Inferring FDs Given a set of FDs we can often infer further FDs
Example: \(A\rightarrow B \land B\rightarrow C \Rightarrow A\rightarrow C\)

Methods for Inferring FDs

Proven an FD follows using the Closure Test
- Assume your know the values of the LHS attributes, and figure out everything else that is determined

Attribute-closure(Y, S)

""" Y: set of attributes
    S: set of FDs
"""
Y+ = Y
while more changes occur:
    if exists FD LHS->RHS in S s.t. LHS in Y+:
        Y+ += YHS
return Y+

Follow Algorithm

FD_follows(S, LHS->RHS)

Y += Attribute-closure(LHS, S)
return RHS is in Y+

Projection algorithm

project(S, L)

T = []
for each subset X of L:
    Compute X+
    for attribute A in X+:
        if A in L: 
            T += [X-> A]
return T

(Too expansive)

Minimal Basis: to minimize FDs

minimal_basis(S)

split the RHS of each FD
for X->Y in FD where |X|>=2:
    remove any attribute from X that get an FD that follows from S
for f in FD:
    if S-{f} implies f:
        remove f from S

FD on Database Design

Decomposition

decompose \(R(A_1,...,A_n)\) to two relations \(R_1, R_2\) where \(R_1, R_2\) are projections of \(R\) and \(R_1\bowtie R_2=R\)

Boyce-Codd Normal Form \(\forall X\rightarrow Y\in R\) be nontrivial FD (\(Y\not\subseteq X\)) with \(X\) being the superkey (equv \(X^+\) contains all attributes).

To find BCNF

BCNF_decompose(R, F)

""" R: relation
    F: sets of FDs
"""
if X->Y in F violates BCNF:
    compute X+
    replace R by two relations:
        R1 = X+ 
        R2 = R-((X+)-X)
    project the FD's F onto R1 and R2
    BCNF_decompose(R1, F)
    BCNF_decompose(R2, F)

NOTE

If there are \(\geq 1\) FD violates BCNF, there will probably be multiple results.

Speed-ups

Only need to check whether the LHS of each FD is a superkey using the closure test

When project FDs onto the new relation, check if the new relation violate BCNF because of this FD, abort the projection.

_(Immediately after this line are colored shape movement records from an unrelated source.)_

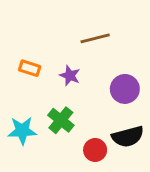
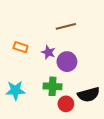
purple circle: (125, 89) -> (67, 62), moved
green cross: (61, 120) -> (53, 86), moved, turned -36

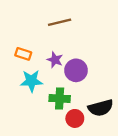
brown line: (66, 26) -> (60, 22), moved
cyan star: (15, 90) -> (31, 81), moved

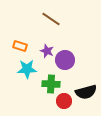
brown line: (60, 22) -> (51, 19), turned 48

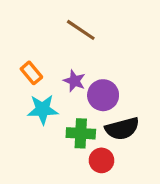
orange rectangle: (20, 46) -> (31, 73), turned 32
black semicircle: (86, 92) -> (122, 129), moved

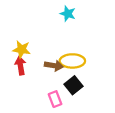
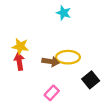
black square: (74, 85) -> (91, 80), moved
pink rectangle: (55, 99) -> (52, 93), turned 64

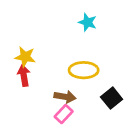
cyan star: (64, 13) -> (88, 22), moved
brown arrow: (51, 62) -> (65, 97), moved

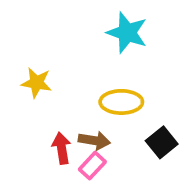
cyan star: (88, 22) -> (127, 33), size x1.5
red arrow: (24, 75) -> (62, 148), moved

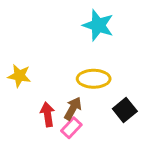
yellow star: (37, 83) -> (19, 76), moved
brown arrow: (94, 140) -> (73, 108), turned -70

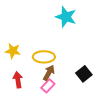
yellow ellipse: (94, 79) -> (44, 57), moved
red arrow: (48, 114) -> (18, 80), moved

Properties of decomposition

We want: 1. No anomalies 2. Lossless join, which be able to - project the original relations onto the decomposed schema - then reconstruct the original by joining, we should get back exactly the original tuples 3. Dependency preserved

A lossy join may create new tuples

BCNF guarantees 1 and 2, not 3.
3NF guarantees 2 and 3, not 1. However, 3NF guarantees minimal bases

Third Normal Form (3NF)

An attribute is prime if it is a member of any key

\(X\rightarrow A\) violates 3NF IFF X is not a superkey and A is not prime

3NF_synthesis(F, L)

""" F: set of FDs
    L: set of attributes
"""
    construct a minimal basis M for F
    for X->Y in M:
        define a new relation with schema union(X,Y)
        if no relation is a superkey for L:
            add a relation whose schema is some key

Example R(A,B,C,D), \(A\rightarrow B, A\rightarrow C\). - FD set is already a minimal basis - R1(A,B), R2(A,C) - No relation is a superkey for L: R3(A,D)

Chase Test

When a new set of relations is not generated from BCNF or 3NF, to check lossless condition.